Selective live actuation — rung 2: owned surfaces only¶
Personas driving live apps is seductive and unreliable in equal measure, so it grows on a ladder, and each rung must EARN the next:
| Rung | Surface | Entry |
|---|---|---|
| 1 | Artifacts (screenshots, flows, prototypes-as-screens) | brief_flow_walkthrough — no browser, the reliable default |
| 2 | Owned surfaces (scaffolded prototypes, declared staging) | walk_own — this document |
| 3 | The open web ("here's a URL and a test login") | walk_open — deliberate, policy-guarded |
The bounds (rung 2)¶
walk_own(persona_id, prototype_id=… | url=…) reuses the live-walkthrough
harness (WalkPolicy: origin allowlist, deny-by-default actions, caps,
credential redaction) with rung-2 restrictions on top:
- Owned origins only. Loopback always; staging origins only when explicitly
declared via
SONALOOP_OWNED_ORIGINS(comma-separated) — that env var IS the opt-in. Anything else is refused with a pointer at rung 3. - Origin-locked, exactly. The policy's
allowed_originsis pinned to the single owned origin being driven. - Tighter caps.

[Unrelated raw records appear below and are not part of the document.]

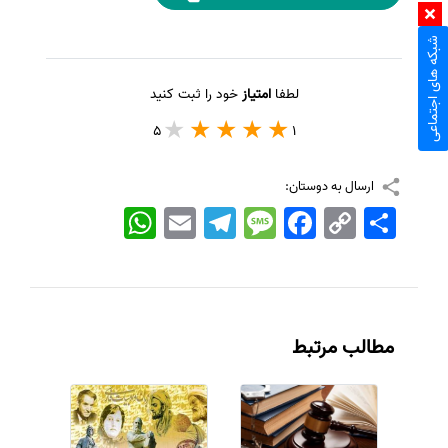
شبکه های اجتماعی
لطفا
امتیاز
خود را ثبت کنید
5
1
ارسال به دوستان:
اشتراک
Copy
Facebook
Message
Telegram
Email
WhatsApp
Link
مطالب مرتبط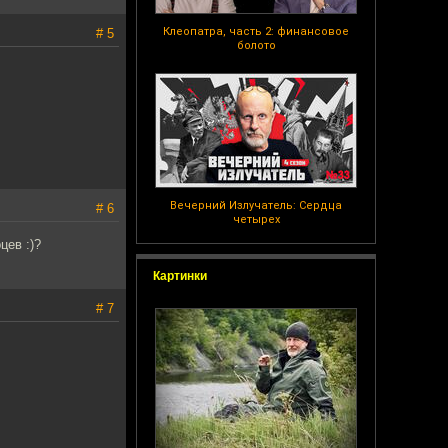
Клеопатра, часть 2: финансовое
# 5
болото
Вечерний Излучатель: Сердца
# 6
четырех
цев :)?
Картинки
# 7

max_actions ≤ 40,max_duration_s ≤ 300— clamped DOWN even if the caller asks for more. A prototype drive that needs more is a smell. - Prototype path. Passing
prototype_idstarts the scaffolded app (localhost) and drives that — reproducible, ours, disposable. - Fail-soft. Without the Playwright harness,
walk_ownreturns a structured fallback pointing at the artifact walkthrough; no core flow needs a browser, ever.
Recording is the normal path: drive with proto_act, persist with
record_usability_session(fidelity='live', session_id=…) so the claimed
states verify against the browser log (grounded_verified).
The evidence-quality gate (fidelity vs theater)¶
Before rung 2 becomes a default anywhere, it must BEAT the artifact rung on evidence quality for the same flow:
record_actuation_gate(project_id, artifact_session_id, live_session_id, note)
compares the two sessions on derived dimensions — verified states, trace
density (steps, monologue per step), screenshots, friction granularity,
statements, predicted behaviors — and persists the verdict as an eval_report
(kind='actuation_gate'). The winner follows from the numbers; the host's
reading goes in note; green only when the live rung wins. Run the gate per
flow class you care about — a recorded loss means: stay on artifacts there.